Results presented via bar charts lack numerical tables and significance details: Most comparisons in synthetic and real experiments rely on bar charts, and some rankings are close, making it difficult to judge statistical significance (except where the authors explicitly mention "significant on comprehensive graphs").
Real-world verification limited to one task: Although the method claims generality, it was only tested on T1D glucose prediction. Its transferability across other diseases or systems remains to be verified.

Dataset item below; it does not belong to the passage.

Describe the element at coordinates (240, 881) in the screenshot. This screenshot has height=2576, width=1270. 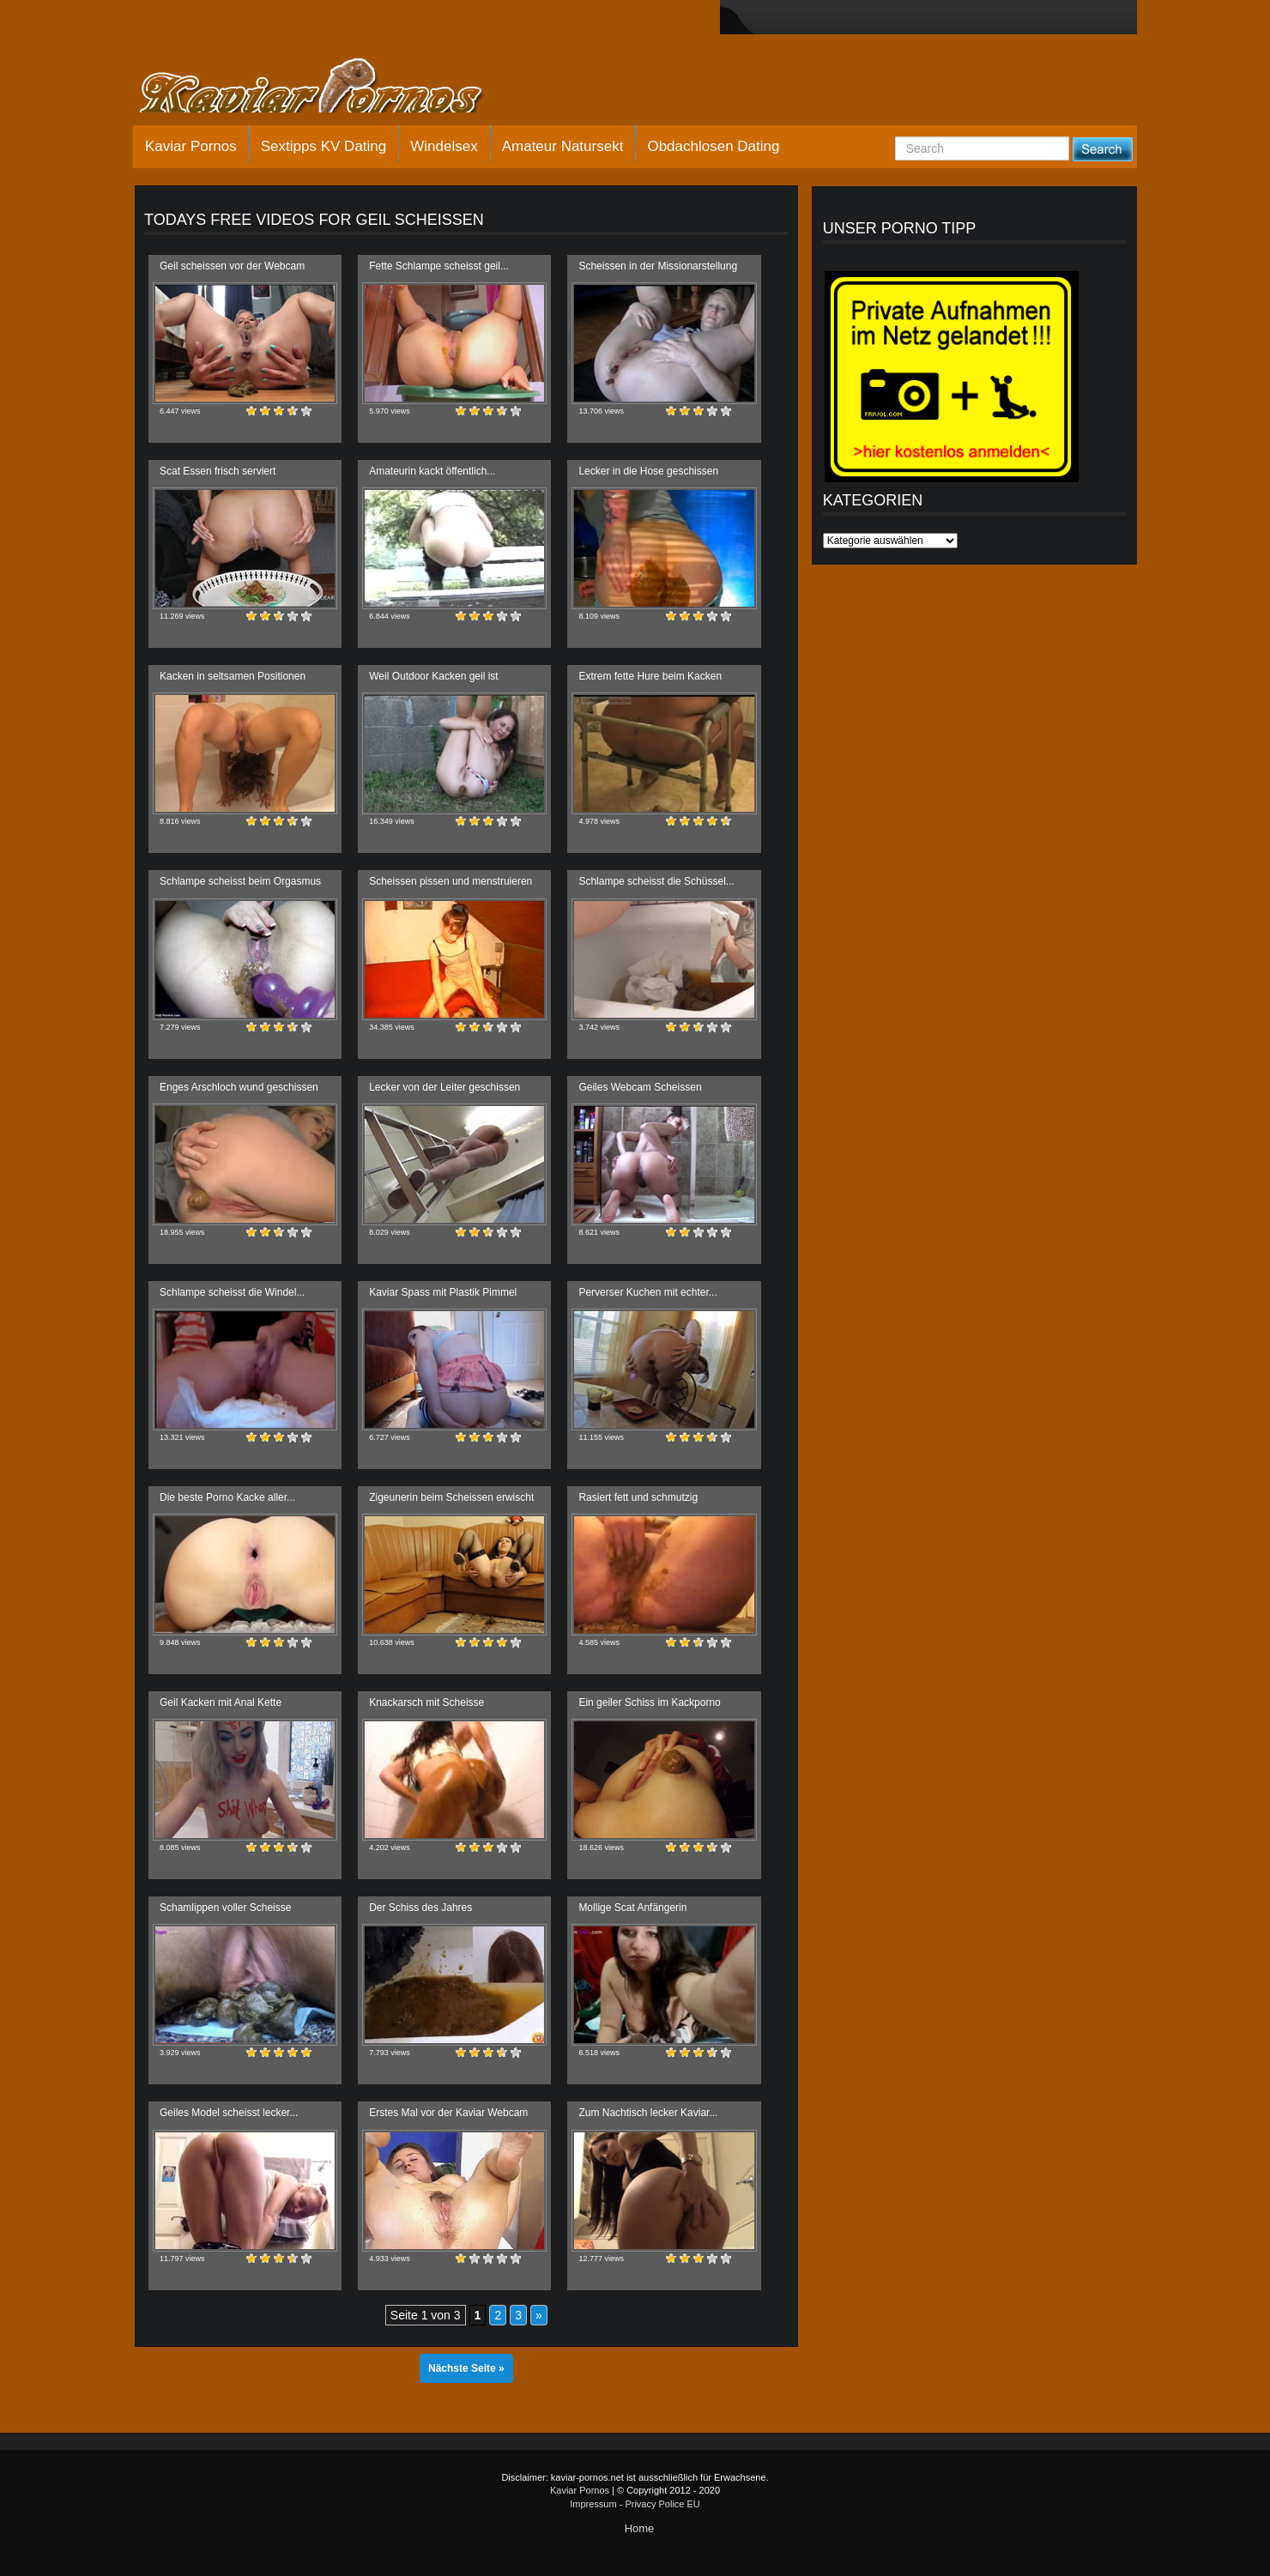
I see `Schlampe scheisst beim Orgasmus` at that location.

vs. Zou et al. (2024) Greedy Stepwise Reduction: Their approach uses greedy stepwise selection, while Ours uses gradient-based L1/L2, which is more efficient and performs better—analogous to the advantage of LASSO over stepwise regression in linear models. GD (greedy) was even omitted on comprehensive graphs due to excessive time costs.
vs. GNN-based optimized graph sparsification (Li 2020 L0 constraint, Jiang 2021 Elastic Net, Jiang 2023 Exclusive Group LASSO): These directly sparsify adjacency matrices without regard for mechanistic structure. Ours sparsifies edge weights in message passing and performs domain-guided pruning first to limit the search to physically feasible graphs, making it more suitable for hybrid models requiring mechanistic consistency.
vs. Classical Biochemical Reduction (Time-scale separation / Quasi-steady-state approximation): Those require heavy domain expertise and trial and error, whereas Ours automates and data-drives the "elimination of fast variables" through the shortcut mechanism in Step 2.
vs. LASSO/group LASSO families: Traditional LASSO produces sparsity patterns in NNs that are hard to interpret. Ours anchors sparsity to the mechanistic graph structure, yielding domain-aligned and interpretable results.

Rating¶

Novelty: ⭐⭐⭐⭐ Combing graph stability analysis, partial transitive closure, and 2/3 power group LASSO into MNODE reduction is novel and well-justified.
Experimental Thoroughness: ⭐⭐⭐⭐ Synthetic tests (two mechanisms, two graphs, two sample sizes) + real T1D multi-metric + comprehensive ablation, though bar charts limit data precision.
Writing Quality: ⭐⭐⭐⭐ Clear motivation, vivid analogies (grade-skipping, student pathways), and rigorous mathematical definitions.
Value: ⭐⭐⭐⭐ Provides an interpretable, parameter-efficient, and robust solution for the real-world pain point of medical small-data, with the ability to generate clinically verifiable hypotheses.